EU ready to offer Portugal more help Rehn


(MENAFN- AFP) The European Union is ready to offer Portugal further aid once its current bailout expires in May, Economics Affairs Commissioner Olli Rehn said on Monday.

"Europe will keep its word" and continue to help Portugal, but only on condition it "continues reforms already under way," Rehn wrote in an editorial for business daily Diario Economico.

"The absolute priority is to successfully conclude the current programme," Rehn wrote, while warning that it was "indispensable that Portugal maintain budgetary discipline and structural reforms in the upcoming years".

Portugal has been living under the strict rules of a 78-billion-euro rescue programme agreed in May 2011 with the so-called troika of the EU, the International Monetary Fund and the European Central Bank.

In exchange for rescue loans, Portugal agreed to push through austerity measures and deep reforms that have sparked recession, pushed up unemployment and met with increasing resistance from unions and voters.

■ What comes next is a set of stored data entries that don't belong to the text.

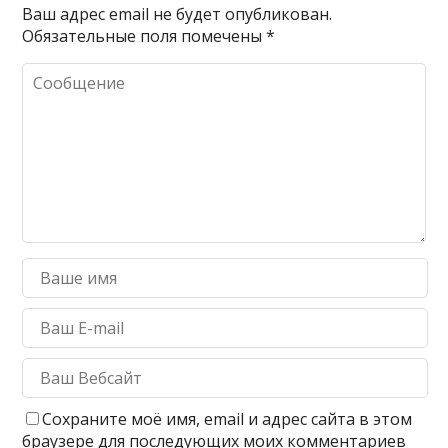
Ваш адрес email не будет опубликован.
Обязательные поля помечены
*
Сохраните моё имя, email и адрес сайта в этом
браузере для последующих моих комментариев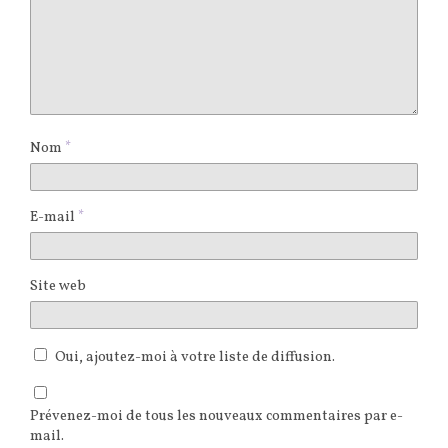
Nom
*
E-mail
*
Site web
Oui, ajoutez-moi à votre liste de diffusion.
Prévenez-moi de tous les nouveaux commentaires par e-
mail.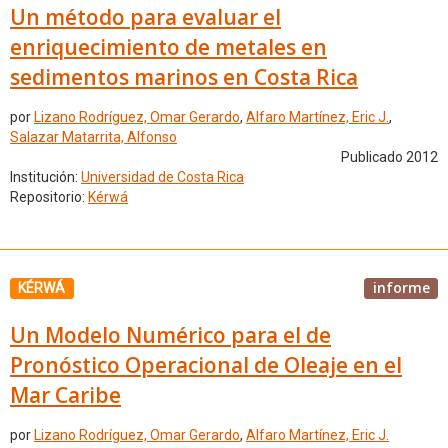
Un método para evaluar el
enriquecimiento de metales en
sedimentos marinos en Costa Rica
por
Lizano Rodríguez, Omar Gerardo
,
Alfaro Martínez, Eric J.
,
Salazar Matarrita, Alfonso
Publicado 2012
Institución:
Universidad de Costa Rica
Repositorio:
Kérwá
informe
KÉRWÁ
Un Modelo Numérico para el de
Pronóstico Operacional de Oleaje en el
Mar Caribe
por
Lizano Rodríguez, Omar Gerardo
,
Alfaro Martínez, Eric J.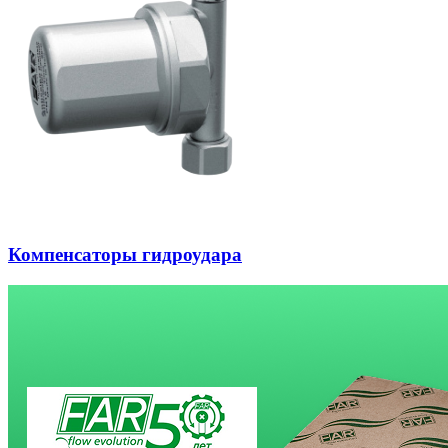
Компенсаторы гидроудара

While spearheading the bailout programme, the government of Pedro Passos Coelho has so far faced the growing opposition, which is often made worse by high court decisions that slap down austerity measures as illegal.

Earlier this month, the constitutional court struck down another austerity proposal, this time a plan to cut public servant pensions above 600 euros by 10 percent, a centrepiece measure of the 2014 budget.

On Monday, the junior minister tasked with defending the pension cut, Helder Rosalino, was shuffled out of government replaced by finance official Jose Maria Martins.

Officially, Rosalino left government for personal reasons, but Portuguese media reported that the minister manoeuvred for the exit, frustrated by the difficulty in pushing through troika-mandated reforms.

Rosalino had first sought to leave office in July, but was persuaded to stay after the surprise resignation of then-finance minister Vitor Gaspar, which nearly brought an early end to the Coelho government.

Coelho has said Portugal faced two scenarios as it exits the rescue programme: accessing a short-term EU credit line, or making a clean break like Ireland did this month, by returning to the markets without additional help.